3.10. Microarray Analysis

Gene expression profiles of NSCLC cells along with their annotation were downloaded from NCBI’s Gene Expression Omnibus repository (GSE4824) [33]. The Epithelial-Mesenchymal Transition (EMT) gene signature was obtained from [1]. The expression values of the VDR gene (probe 204254_s_at) and the EMT signature genes were extracted and the correlation between VDR and each of the EMT signature genes was calculated and ranked. The analysis was performed using the statistical computational environment R Version 2.15.2 [34].

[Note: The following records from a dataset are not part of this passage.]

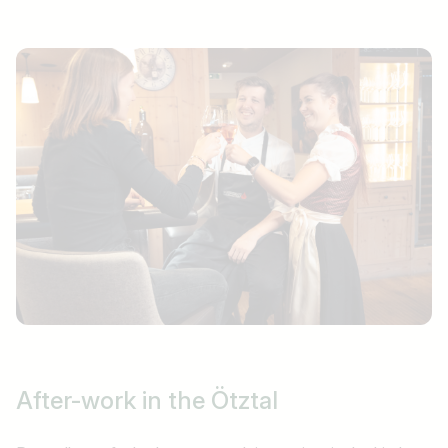
After-work
in the Ötztal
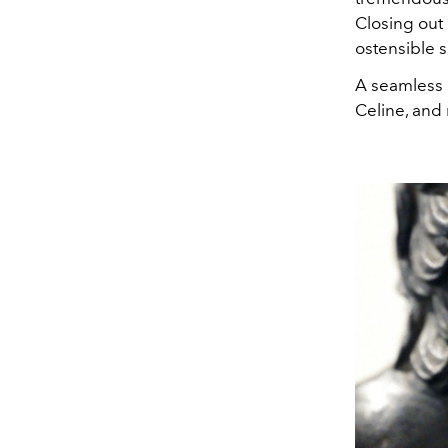
Closing out 
ostensible s
A seamless b
Celine,
a
nd 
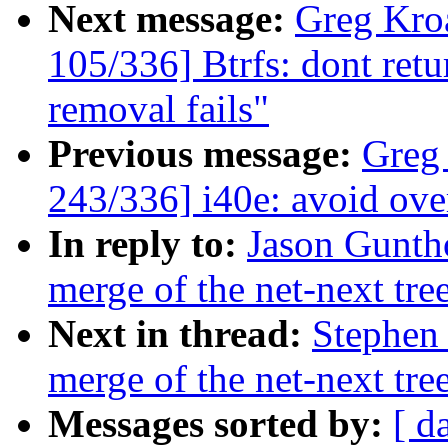
Next message:
Greg Kro
105/336] Btrfs: dont retu
removal fails"
Previous message:
Greg
243/336] i40e: avoid ove
In reply to:
Jason Guntho
merge of the net-next tre
Next in thread:
Stephen 
merge of the net-next tre
Messages sorted by:
[ d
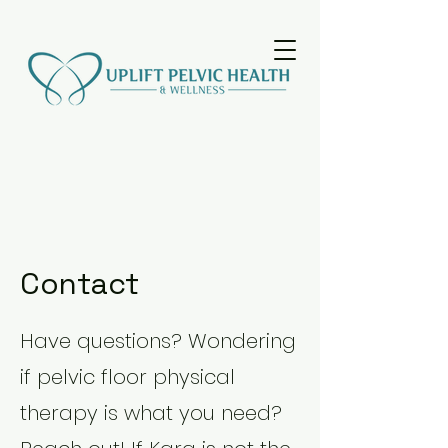
Contact
Have questions? Wondering
if pelvic floor physical
therapy is what you need?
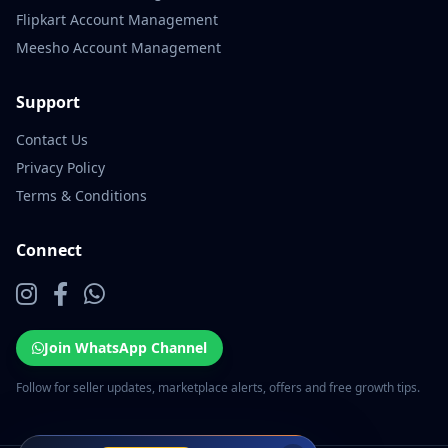
Flipkart Account Management
Meesho Account Management
Support
Contact Us
Privacy Policy
Terms & Conditions
Connect
Join WhatsApp Channel
Follow for seller updates, marketplace alerts, offers and free growth tips.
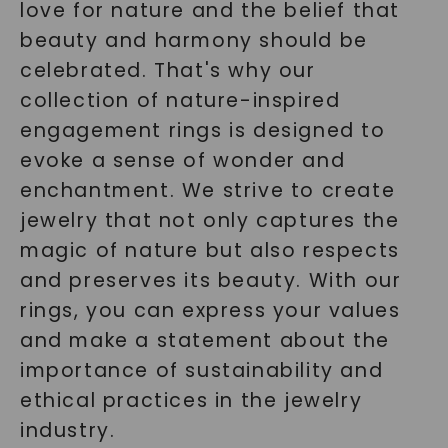
love for nature and the belief that
beauty and harmony should be
celebrated. That's why our
collection of nature-inspired
engagement rings is designed to
evoke a sense of wonder and
enchantment. We strive to create
jewelry that not only captures the
magic of nature but also respects
and preserves its beauty. With our
rings, you can express your values
and make a statement about the
importance of sustainability and
ethical practices in the jewelry
industry.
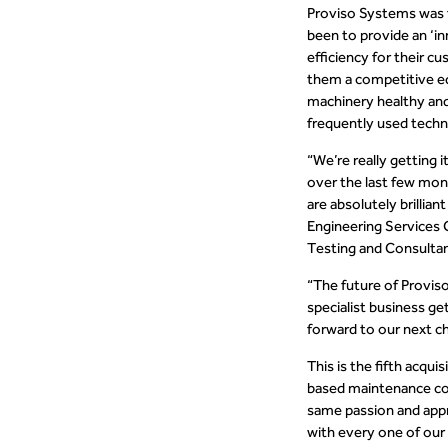
Proviso Systems was f
been to provide an ‘i
efficiency for their 
them a competitive ed
machinery healthy an
frequently used techn
“We’re really getting
over the last few mon
are absolutely brillia
Engineering Services 
Testing and Consulta
“The future of Proviso
specialist business ge
forward to our next ch
This is the fifth acqu
based maintenance co
same passion and appr
with every one of our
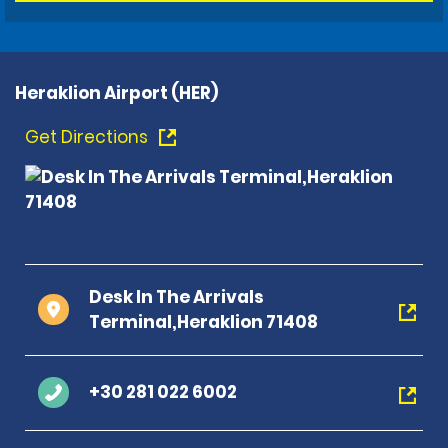
Heraklion Airport (HER)
Get Directions
Desk In The Arrivals
Terminal,Heraklion 71408
+30 281 022 6002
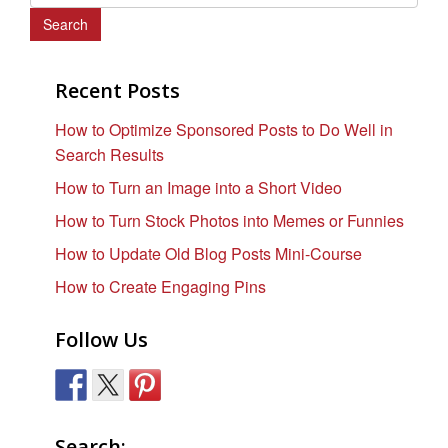
e
a
r
c
Recent Posts
h
How to Optimize Sponsored Posts to Do Well in
f
Search Results
o
r
How to Turn an Image into a Short Video
:
How to Turn Stock Photos into Memes or Funnies
How to Update Old Blog Posts Mini-Course
How to Create Engaging Pins
Follow Us
Search:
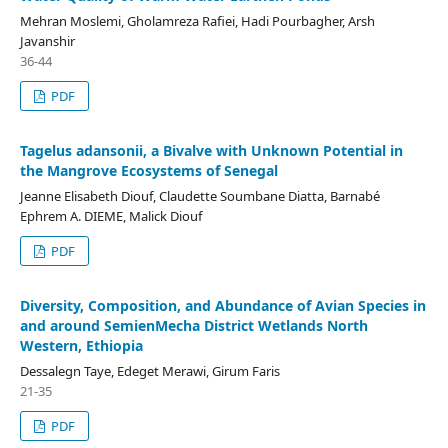
Mehran Moslemi, Gholamreza Rafiei, Hadi Pourbagher, Arsh
Javanshir
36-44
PDF
Tagelus adansonii, a Bivalve with Unknown Potential in
the Mangrove Ecosystems of Senegal
Jeanne Elisabeth Diouf, Claudette Soumbane Diatta, Barnabé
Ephrem A. DIEME, Malick Diouf
PDF
Diversity, Composition, and Abundance of Avian Species in
and around SemienMecha District Wetlands North
Western, Ethiopia
Dessalegn Taye, Edeget Merawi, Girum Faris
21-35
PDF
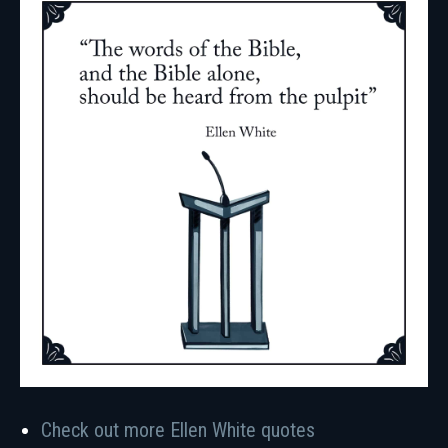
Check out more Ellen White quotes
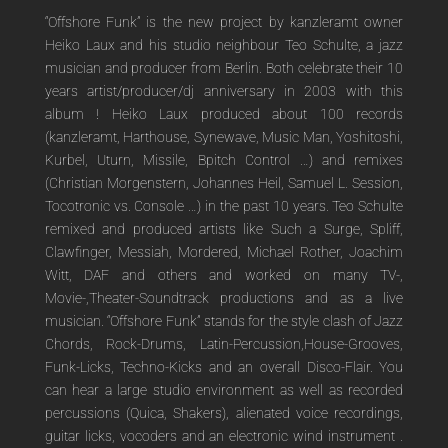
“Offshore Funk” is the new project by kanzleramt owner
Heiko Laux and his studio neighbour Teo Schulte, a jazz
musician and producer from Berlin. Both celebrate their 10
years artist/producer/dj anniversary in 2003 with this
album ! Heiko Laux produced about 100 records
(kanzleramt, Harthouse, Synewave, Music Man, Yoshitoshi,
Kurbel, Uturn, Missile, Bpitch Control …) and remixes
(Christian Morgenstern, Johannes Heil, Samuel L. Session,
Tocotronic vs. Console …) in the past 10 years. Teo Schulte
remixed and produced artists like Such a Surge, Spliff,
Clawfinger, Messiah, Mordered, Michael Rother, Joachim
Witt, DAF and others and worked on many TV-,
Movie-,Theater-Soundtrack productions and as a live
musician. “Offshore Funk” stands for the style clash of Jazz
Chords, Rock-Drums, Latin-Percussion,House-Grooves,
Funk-Licks, Techno-Kicks and an overall Disco-Flair. You
can hear a large studio environment as well as recorded
percussions (Quica, Shakers), alienated voice recordings,
guitar licks, vocoders and an electronic wind instrument .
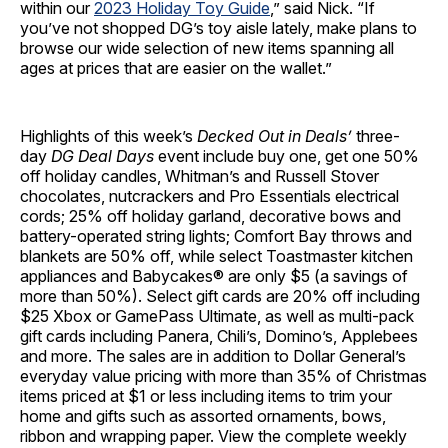
within our
2023 Holiday Toy Guide
,” said Nick. “If
you’ve not shopped DG’s toy aisle lately, make plans to
browse our wide selection of new items spanning all
ages at prices that are easier on the wallet.”
Highlights of this week’s
Decked Out in Deals’
three-
day
DG Deal Days
event include buy one, get one 50%
off holiday candles, Whitman’s and Russell Stover
chocolates, nutcrackers and Pro Essentials electrical
cords; 25% off holiday garland, decorative bows and
battery-operated string lights; Comfort Bay throws and
blankets are 50% off, while select Toastmaster kitchen
appliances and Babycakes® are only $5 (a savings of
more than 50%). Select gift cards are 20% off including
$25 Xbox or GamePass Ultimate, as well as multi-pack
gift cards including Panera, Chili’s, Domino’s, Applebees
and more. The sales are in addition to Dollar General’s
everyday value pricing with more than 35% of Christmas
items priced at $1 or less including items to trim your
home and gifts such as assorted ornaments, bows,
ribbon and wrapping paper. View the complete weekly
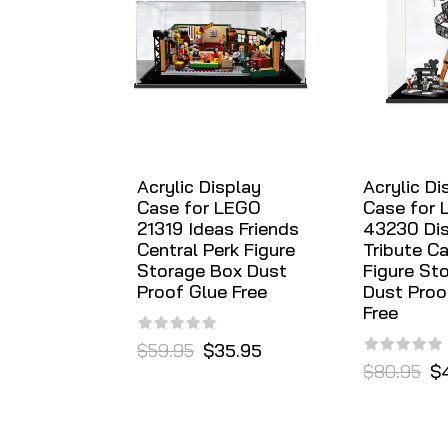
Acrylic Display
Acrylic Di
Case for LEGO
Case for
21319 Ideas Friends
43230 Di
Central Perk Figure
Tribute C
Storage Box Dust
Figure St
Proof Glue Free
Dust Proo
Free
$59.95
$35.95
$80.95
$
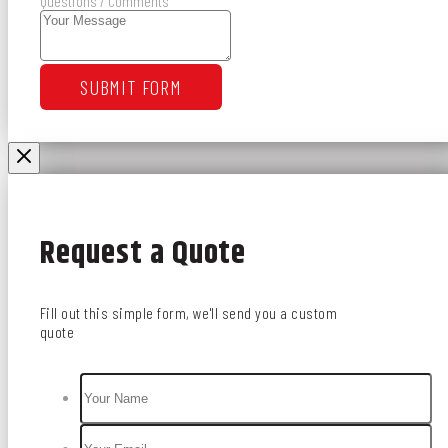
Questions / Comments
SUBMIT FORM
Request a Quote
Fill out this simple form, we'll send you a custom
quote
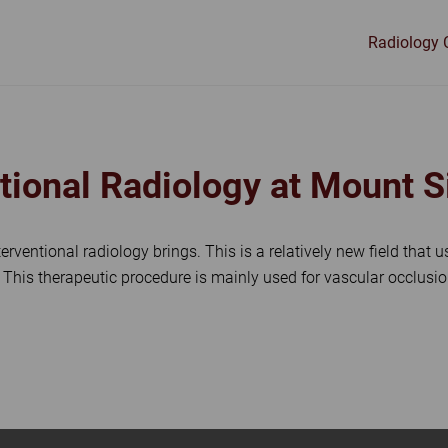
Radiology 
LOGY
ntional Radiology at Mount 
nterventional radiology brings. This is a relatively new field that
. This therapeutic procedure is mainly used for vascular occlu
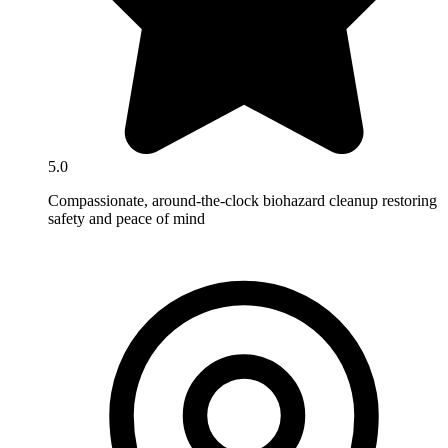
5.0
Compassionate, around-the-clock biohazard cleanup restoring
safety and peace of mind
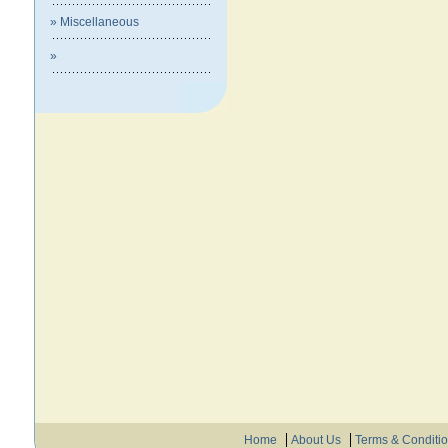
» Miscellaneous
»
Home
About Us
Terms & Conditi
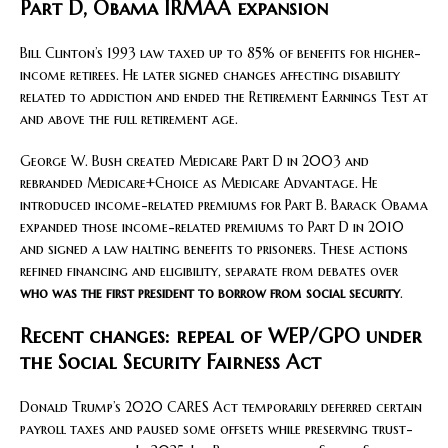
Part D, Obama IRMAA expansion
Bill Clinton’s 1993 law taxed up to 85% of benefits for higher-
income retirees. He later signed changes affecting disability
related to addiction and ended the Retirement Earnings Test at
and above the full retirement age.
George W. Bush created Medicare Part D in 2003 and
rebranded Medicare+Choice as Medicare Advantage. He
introduced income-related premiums for Part B. Barack Obama
expanded those income-related premiums to Part D in 2010
and signed a law halting benefits to prisoners. These actions
refined financing and eligibility, separate from debates over
who was the first president to borrow from social security
.
Recent changes: repeal of WEP/GPO under
the Social Security Fairness Act
Donald Trump’s 2020 CARES Act temporarily deferred certain
payroll taxes and paused some offsets while preserving trust-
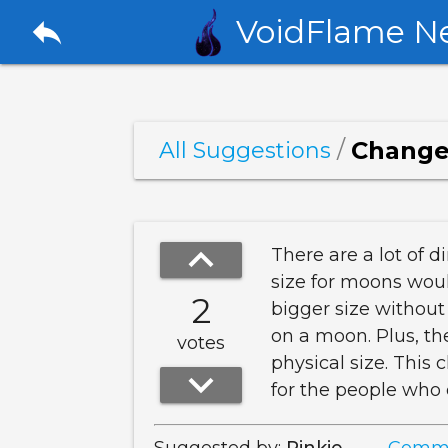
reply
VoidFlame N
/
Change 
All Suggestions
keyboard_arrow_up
There are a lot of 
size for moons woul
2
bigger size without
on a moon. Plus, the
votes
physical size. This
keyboard_arrow_down
for the people who 
Suggested by:
Pinkie
Comme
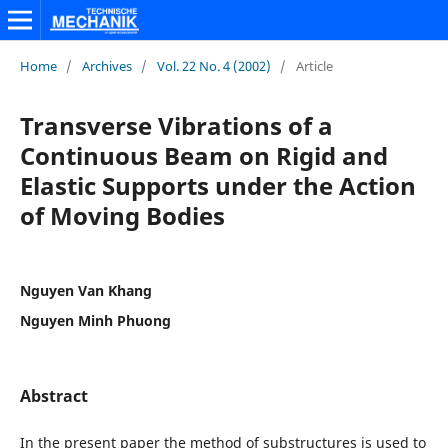
Home
/
Archives
/
Vol. 22 No. 4 (2002)
/
Article
Transverse Vibrations of a
Continuous Beam on Rigid and
Elastic Supports under the Action
of Moving Bodies
Nguyen Van Khang
Nguyen Minh Phuong
Abstract
In the present paper the method of substructures is used to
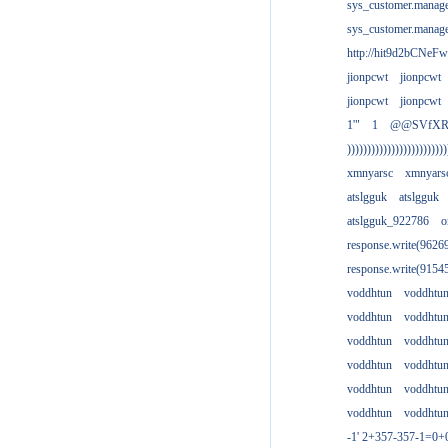
sys_customer.manag
sys_customer.manag
http://hit9d2bCNeFw
jionpcwt
jionpcwt
jionpcwt
jionpcwt
1'"
1
@@SVfX
)))))))))))))))))))))))))
xmnyarsc
xmnyars
atslgguk
atslgguk
atslgguk_922786
o
response.write(962
response.write(915
voddhtun
voddhtu
voddhtun
voddhtu
voddhtun
voddhtu
voddhtun
voddhtu
voddhtun
voddhtu
voddhtun
voddhtu
-1' 2+357-357-1=0+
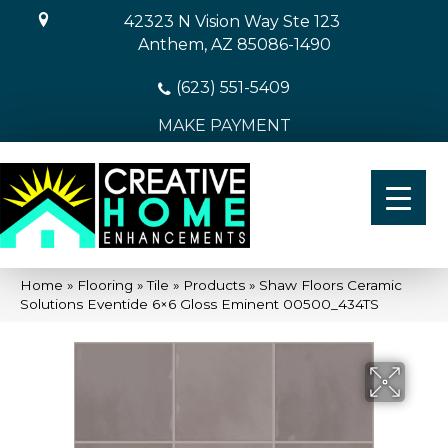
42323 N Vision Way Ste 123
Anthem, AZ 85086-1490
(623) 551-5409
MAKE PAYMENT
Home
»
Flooring
»
Tile
»
Products
»
Shaw Floors Ceramic
Solutions Eventide 6×6 Gloss Eminent 00500_434TS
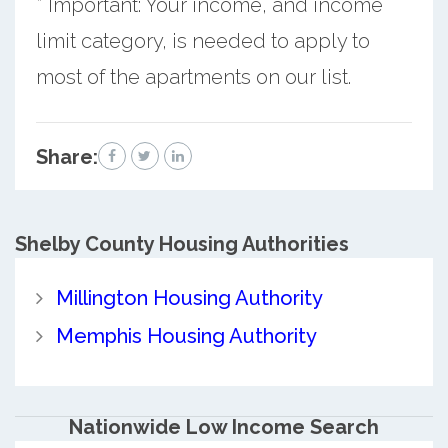
* Important: Your income, and income
limit category, is needed to apply to
most of the apartments on our list.
Share:
Shelby County
Housing Authorities
Millington Housing Authority
Memphis Housing Authority
Nationwide Low Income Search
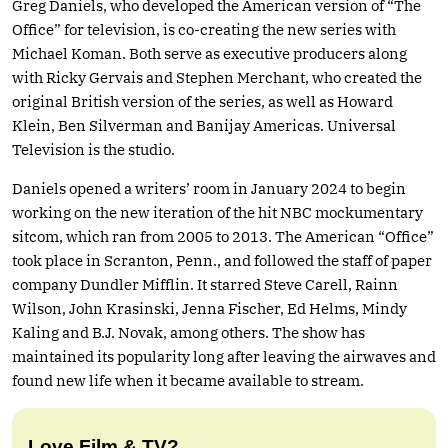
Greg Daniels, who developed the American version of “The
Office” for television, is co-creating the new series with
Michael Koman. Both serve as executive producers along
with Ricky Gervais and Stephen Merchant, who created the
original British version of the series, as well as Howard
Klein, Ben Silverman and Banijay Americas. Universal
Television is the studio.
Daniels opened a writers’ room in January 2024 to begin
working on the new iteration of the hit NBC mockumentary
sitcom, which ran from 2005 to 2013. The American “Office”
took place in Scranton, Penn., and followed the staff of paper
company Dundler Mifflin. It starred Steve Carell, Rainn
Wilson, John Krasinski, Jenna Fischer, Ed Helms, Mindy
Kaling and B.J. Novak, among others. The show has
maintained its popularity long after leaving the airwaves and
found new life when it became available to stream.
Love Film & TV?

GSE4824 contains 164 samples, with 6 samples profiled by the Affymetrix Plus2.0 platform, 79 samples profiled by the Affymetrix U133A platform, and 79 samples profiled by the Affymetrix U133B platform. Since there are no VDR probes in the U133B platform, the 79 samples profiled by the Affymetrix U133B platform were discarded. The EMT gene signature contains 96 Affymetrix probes for 76 genes. Because 42 probes were not in the U133A platform, we discarded them from the analysis. Hence, our final analysis included 54 probes (from 48 unique genes) which are available in both the Affymetrix Plus2.0 and U133A platforms.

4. Conclusions

Studies presented in this manuscript provide evidence that (A) a relationship exists between EMT phenotype and vitamin D sensitivity in NSCLC and that (B) 1,25(OH)₂D₃ actively suppresses EMT in at least some NSCLC cells. These results have two important clinical implications. First, as noted above, our work suggests that an EMT signature may be useful in identifying the subset of NSCLC patients with VDR^high/vitamin D responsive tumors. In lung cancer, the EMT is associated with increased tumor cell proliferation, invasion, migration, metastasis, and chemotherapy resistance [17,18,35,36]. Thus, the second implication of our work is that by suppressing EMT, 1,25(OH)₂D₃ may prevent or reduce the onset of metastatic disease, may enhance response to chemotherapy, or may delay the development of resistance to conventional chemotherapy and molecularly targeted agents. The effect on EMT, combined with the documented ability of 1,25(OH)₂D₃ to directly suppress the growth of NSCLC cells via cell cycle inhibition [25,29], provides a reasonable explanation for the observed favorable association between vitamin D status and better outcomes in NSCLC [37,38].